Data Start Marker

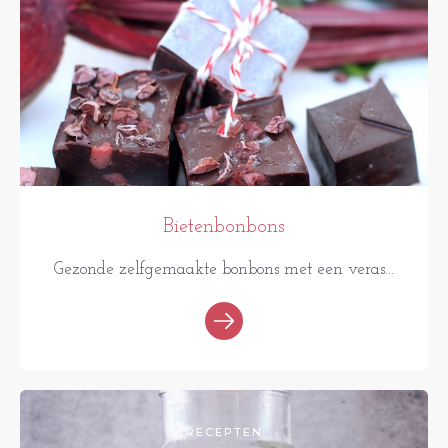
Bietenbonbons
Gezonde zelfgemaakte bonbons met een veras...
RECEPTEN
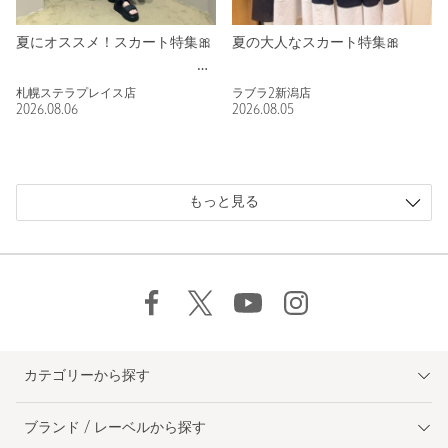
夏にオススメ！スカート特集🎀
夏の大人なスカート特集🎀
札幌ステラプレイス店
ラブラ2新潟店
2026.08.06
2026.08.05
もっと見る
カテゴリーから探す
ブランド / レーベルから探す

Data End Marker
Data Start Marker

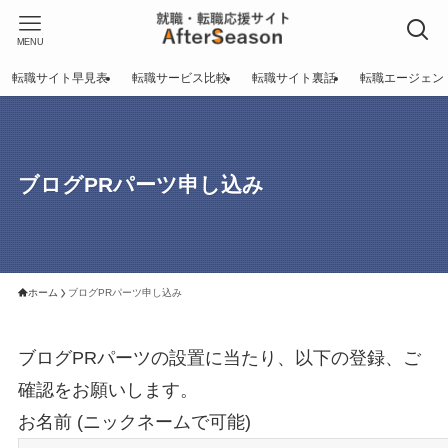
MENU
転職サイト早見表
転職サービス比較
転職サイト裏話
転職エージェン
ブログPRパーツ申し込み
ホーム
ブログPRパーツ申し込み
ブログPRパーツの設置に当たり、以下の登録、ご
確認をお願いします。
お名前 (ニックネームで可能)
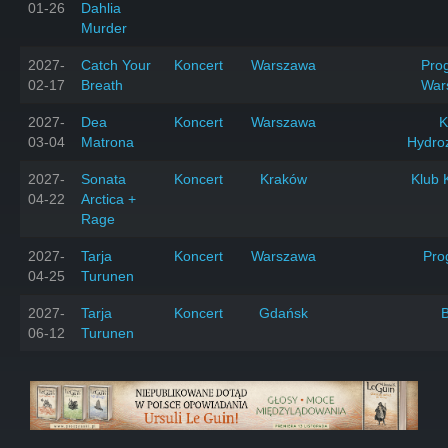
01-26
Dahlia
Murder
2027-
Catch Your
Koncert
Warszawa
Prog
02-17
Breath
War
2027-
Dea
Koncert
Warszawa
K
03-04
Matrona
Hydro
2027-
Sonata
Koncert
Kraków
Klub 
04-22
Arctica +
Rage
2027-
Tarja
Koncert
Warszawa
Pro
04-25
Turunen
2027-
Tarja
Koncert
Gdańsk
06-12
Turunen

Data End Marker

Extract from the material above the stretch running from the line containing "Bietenbonbons" through the line containing "ブランド / レーベルから探す". Keep the text exact and the pictures out.

*Exercise answer:*
Bietenbonbons
Gezonde zelfgemaakte bonbons met een veras...
RECEPTEN
夏にオススメ！スカート特集🎀
夏の大人なスカート特集🎀
札幌ステラプレイス店
ラブラ2新潟店
2026.08.06
2026.08.05
もっと見る
カテゴリーから探す
ブランド / レーベルから探す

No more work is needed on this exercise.